Established in 2005 to address European Law, Bulgaria currently recognizes just two PGIs. (map courtesy of Marin Atanasov and Brand Marketing Organization World Wines)
In 2007, Bulgaria designated two protected geographical indications (PGI) and 52 protected designations of origin to comply with European Union law. Marin agrees that the current classification of just two PGIs is contentious. Those regions do not appear to be based on any research or science. In looking at a map of Bulgaria and its two PGIs, it seems as if someone drew a horizontal line across the center of the country.
As for the considerable amount of PDOs, only Spain, Italy, and France recognize more than Bulgaria. Those countries have more developed wine industries, and wineries use PDO classifications on labels to communicate the distinctness of its wines based on uniqueness defined by place or terroir. However, in Bulgaria, practically nobody uses PDO classifications on labels.

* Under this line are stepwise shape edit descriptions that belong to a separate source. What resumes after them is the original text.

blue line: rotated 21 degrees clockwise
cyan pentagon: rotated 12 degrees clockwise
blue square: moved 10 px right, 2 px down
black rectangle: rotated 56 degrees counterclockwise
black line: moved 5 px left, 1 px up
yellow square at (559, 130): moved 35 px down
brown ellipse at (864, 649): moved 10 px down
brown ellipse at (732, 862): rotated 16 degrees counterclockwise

Marin tells me most winemakers recognize distinct differences in the five regional designations established before Bulgaria ascended into the EU. Some propose that Bulgaria renew the prior designations, while others propose an even more detailed vision of nine PGIs.

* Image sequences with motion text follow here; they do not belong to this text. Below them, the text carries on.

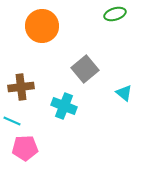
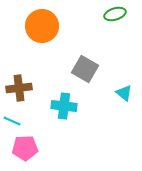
gray square: rotated 20 degrees counterclockwise
brown cross: moved 2 px left, 1 px down
cyan cross: rotated 15 degrees counterclockwise
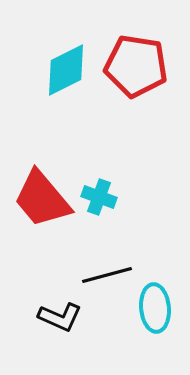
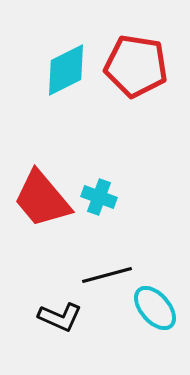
cyan ellipse: rotated 36 degrees counterclockwise
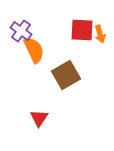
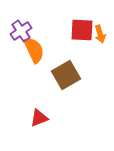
purple cross: rotated 20 degrees clockwise
red triangle: rotated 36 degrees clockwise
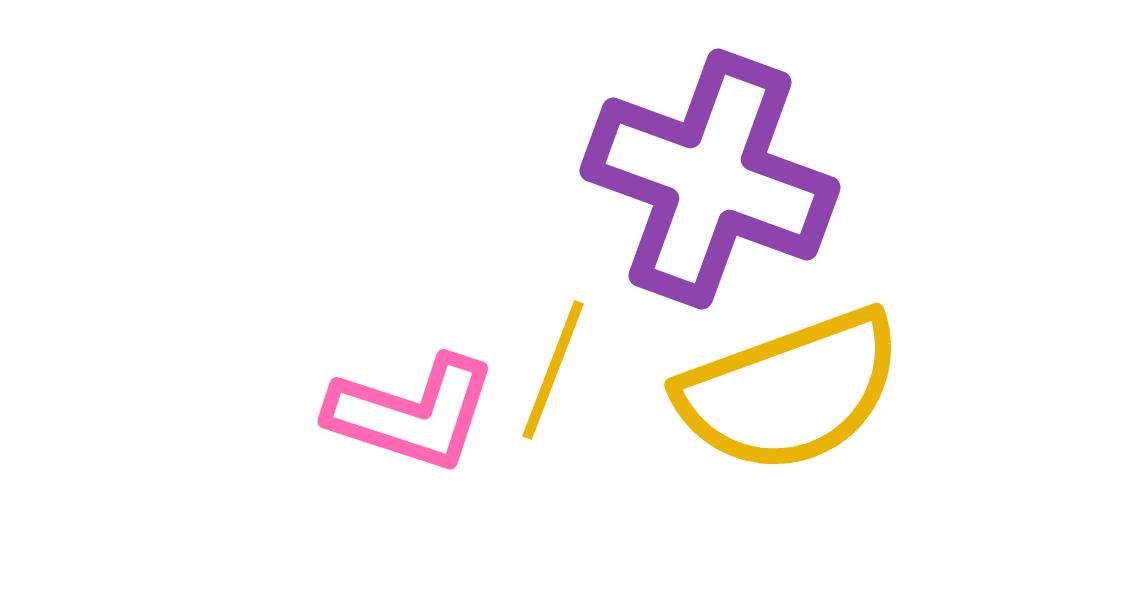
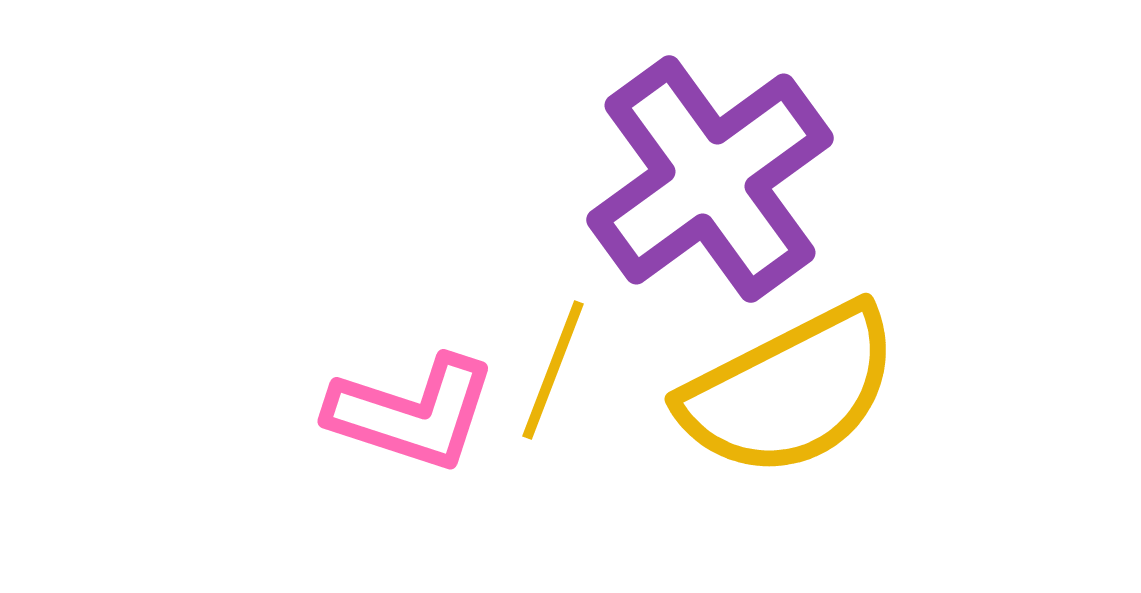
purple cross: rotated 34 degrees clockwise
yellow semicircle: rotated 7 degrees counterclockwise
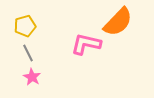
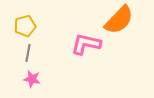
orange semicircle: moved 1 px right, 2 px up
gray line: rotated 36 degrees clockwise
pink star: moved 2 px down; rotated 18 degrees counterclockwise
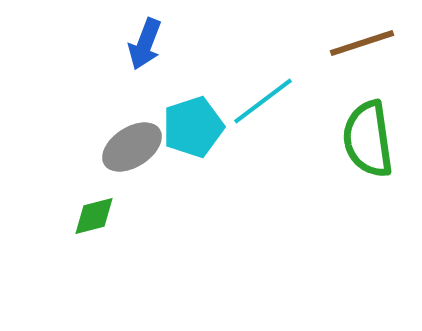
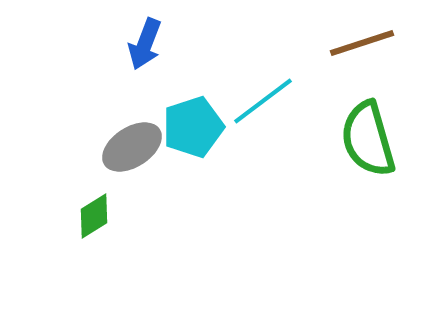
green semicircle: rotated 8 degrees counterclockwise
green diamond: rotated 18 degrees counterclockwise
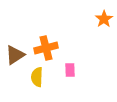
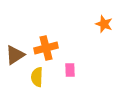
orange star: moved 5 px down; rotated 18 degrees counterclockwise
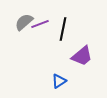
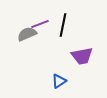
gray semicircle: moved 3 px right, 12 px down; rotated 18 degrees clockwise
black line: moved 4 px up
purple trapezoid: rotated 30 degrees clockwise
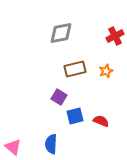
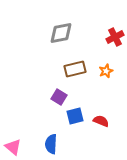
red cross: moved 1 px down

“The Bulgarian wine map is in transition,” says Marin. “I think we are moving from a micro to a macro phase,” he says. “I expect it will get more detailed soon.”
Despite its tumultuous past, Bulgaria's wine industry is making a comeback. In the last ten years, vineyards have come online, and winemakers are experimenting with terroir-driven, organic, and blended wines. The Bulgarian wine map is in transition, and I expect to see more detailed classifications in the future. As I explored the country, with each wine I tasted and winemaker I chatted with, it’s evident that Bulgaria’s wine business is in transition and growing. There’s no doubt that Bulgaria has a rich history of winemaking dating back thousands of years. The evolution of the wine business since the fall of communism is fascinating. It hasn’t been easy for today’s vineyard managers, winery owners, and winemakers to transition from that legacy. It took some entrepreneurs ten and even twenty years to purchase sufficient contiguous plots of land to plant new vineyards. As those vineyards mature, especially in the last ten years, it’s clear Bulgaria is writing a new chapter in its winemaking history.
Take note of the wines from Bulgaria and its neighboring Eastern-bloc countries. Welcome to the "new" old world of wine.